THE QUESTION: The Investigations math curriculum has created a controversy among some parents in the Camdenton School District.

The school says we should give IM a chance to succeed. Some parents say it isn't working and should be dropped.

Which side do you think is right?

THE QUESTION: The Investigations math curriculum has created a controversy among some parents in the Camdenton School District. The school says we should give IM a chance to succeed. Some parents say it isn't working and should be dropped. Which side do you think is right?

“Memorize and regurgitate” math has no more relevance today than black and white TVs
As a former educator I am somewhat nervous when I hear that parents are trying to dictate education  curriculum. I am sure they have valid concerns and the school might have done a better job communicating the change and addressing those concerns.
Currently the U.S. lags in math and science education compared to other industrialized nations. I would hope the school was trying to address this issue.  
I learned math by the “memorize and regurgitate” method, which I think has no more relevance today than the black and white TV I watched.  I was challenged in math by a high school teacher who was able to show me the relevance to things in my life.  
I graduated with a math degree. Our children have tools we never dreamed of to assist them with calculations and they should make full use of them.  But they can fail with these tools if they do not have a “number sense”.  I think it is much more important to estimate and approximate than to memorize the multiplication tables or do long division.  
One more point, in your coverage one parent claimed to be laughed at when checking on I-math.  It is hard to believe that a professional educator would laugh at a concerned parent.  It is easy to believe a sympathetic parent would do so in sympathy.  
I would like to see more coverage on the school's explanation and rationale for the change in the first place. I think we should understand their criteria for success and hold our educators accountable for results without trying to tell them how to do the job.
Craig Bischof
Osage Beach

Innovation in education ought to be applauded
I applaud any teacher/school that uses innovative methods to teach children.

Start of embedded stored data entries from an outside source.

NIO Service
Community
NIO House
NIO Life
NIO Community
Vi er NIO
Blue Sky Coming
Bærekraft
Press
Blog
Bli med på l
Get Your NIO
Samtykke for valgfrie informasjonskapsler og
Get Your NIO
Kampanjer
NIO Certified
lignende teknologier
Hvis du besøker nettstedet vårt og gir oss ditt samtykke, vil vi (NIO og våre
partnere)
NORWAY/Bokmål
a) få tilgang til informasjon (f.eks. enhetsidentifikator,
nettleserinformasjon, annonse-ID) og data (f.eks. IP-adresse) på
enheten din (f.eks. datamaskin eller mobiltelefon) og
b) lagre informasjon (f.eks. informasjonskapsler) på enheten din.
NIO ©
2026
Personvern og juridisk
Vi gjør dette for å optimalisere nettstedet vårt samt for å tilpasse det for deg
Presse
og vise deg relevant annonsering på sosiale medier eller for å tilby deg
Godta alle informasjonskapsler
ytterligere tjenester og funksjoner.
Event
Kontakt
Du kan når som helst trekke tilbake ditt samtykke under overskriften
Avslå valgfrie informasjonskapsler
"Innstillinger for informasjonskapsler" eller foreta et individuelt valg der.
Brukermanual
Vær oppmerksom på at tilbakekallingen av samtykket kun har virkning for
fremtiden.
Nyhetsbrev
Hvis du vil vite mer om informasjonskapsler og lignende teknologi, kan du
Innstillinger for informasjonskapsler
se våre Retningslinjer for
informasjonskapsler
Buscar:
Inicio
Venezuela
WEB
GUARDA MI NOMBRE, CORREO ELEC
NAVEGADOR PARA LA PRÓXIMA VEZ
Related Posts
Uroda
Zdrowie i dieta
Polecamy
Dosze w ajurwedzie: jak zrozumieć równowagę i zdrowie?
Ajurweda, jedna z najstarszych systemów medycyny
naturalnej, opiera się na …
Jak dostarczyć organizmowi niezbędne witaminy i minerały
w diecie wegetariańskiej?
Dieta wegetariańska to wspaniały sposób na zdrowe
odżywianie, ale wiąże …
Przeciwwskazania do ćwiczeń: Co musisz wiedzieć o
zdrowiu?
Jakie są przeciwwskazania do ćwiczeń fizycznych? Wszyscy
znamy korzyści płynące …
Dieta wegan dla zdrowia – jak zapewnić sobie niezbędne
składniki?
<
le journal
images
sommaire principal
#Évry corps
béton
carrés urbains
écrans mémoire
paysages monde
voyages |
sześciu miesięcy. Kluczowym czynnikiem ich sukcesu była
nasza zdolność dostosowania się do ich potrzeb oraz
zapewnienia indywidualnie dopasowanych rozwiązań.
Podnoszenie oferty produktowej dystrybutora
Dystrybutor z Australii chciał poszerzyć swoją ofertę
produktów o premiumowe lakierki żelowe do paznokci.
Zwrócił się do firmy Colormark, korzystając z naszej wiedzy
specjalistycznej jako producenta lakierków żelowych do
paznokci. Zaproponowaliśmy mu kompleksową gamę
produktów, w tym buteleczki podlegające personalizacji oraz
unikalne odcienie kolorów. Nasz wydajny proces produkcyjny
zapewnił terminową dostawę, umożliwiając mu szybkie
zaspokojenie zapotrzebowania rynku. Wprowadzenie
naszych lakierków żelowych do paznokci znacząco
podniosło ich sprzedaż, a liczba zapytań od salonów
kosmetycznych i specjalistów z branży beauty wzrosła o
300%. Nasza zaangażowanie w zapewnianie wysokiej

Principal Todd Shockley at Hawthorn Elementary has implemented the Investigations methodology, which seems to be working well with some kids although maybe not for all.
The fact that some parents openly questioned the effectiveness is a good sign that they are alert to changes and are personally involved in their child’s education.
All the kids in a class will not learn at an equal rate. This should not surprise anyone because kids have various individual learning styles (as do adults).
The challenge to a teacher is to tweak her/his teaching processes to match his group of young learners. It would seem that Investigations allows this flexibility.
Eldon schools seem to be farther along the learning curve in adapting Investigations in their curriculums. The fact that their MAP scores have not been affected is a worrisome surprise. Hopefully this is being analyzed further by administrators.
I believe it is incumbent upon parents and teachers of elementary-age kids to be proactive in furthering quality education.
Hal Anway
Lake Ozark

Investigating this math shows its flaws, it should be dropped
Investigations was developed between 1990 and 1999. Its goal was to help children understand the fundamental ideas of numbers and arithmetic, geometry, data, measurement and early algebra.
It has a complete lack of presentation of any standard computing methods, and a lack of congruence with any other standards-based math series.
Math test results have declined in the Ridgewood Public Schools since Investigations was introduced. Utah, Bellview School District and Seattle School District have abandoned Investigations. Dale Seymour, the publisher, has abandoned Investigations
Investigations has been frequently cited as being an especially poor standards-based math texts. Complaints are that children spend a lot of time coloring and circling homework papers, and many basic math skills such as regrouping, long division, or computing are either not taught, or discouraged by the teachers.
Complaints against Investigations include a lack of traditional arithmetic content, decimal math, multiplication tables, incompatibility with high-school and international math methods and complex homework assignments.
In Investigations there is no formal presentation of decimal addition. Students are not allowed to use width, height and length to compute a rectangular solid. And they are not instructed in the accepted method of computing an average. In addition, the course is more expensive than the traditional methods. Utah found out that the course materials for a Grade 5 class of 32 was $1,388.42.
It isn’t working elsewhere and I feel it should be discontinued.
Ed Crawford

Investigations math leaves questions unanswered
  Assessment without a child in the program is a very hard topic to address, so I e-mailed a friend. He and his wife are both teachers but not in the Camdenton District.
  I embrace the concept of learning reading, writing and arithmetic based on the English language.
  If children are having difficulty with reading comprehension, I think it would help identify the need for these children to have help achieving skills without ridicule or being labeled under some other program because it engages the other children to help solve the problems together as equals.
Here are my questions for the school board as well as parents of school children;
  1. Is there a flaw in the program?
  2. Was it poorly implemented?
  3. Were teachers properly trained in use of the program?
  4. Is it because it is new to kids that haven’t had to think with a different perspective before, as well teachers and parents?
  5. Are basic math principals being learned with this program?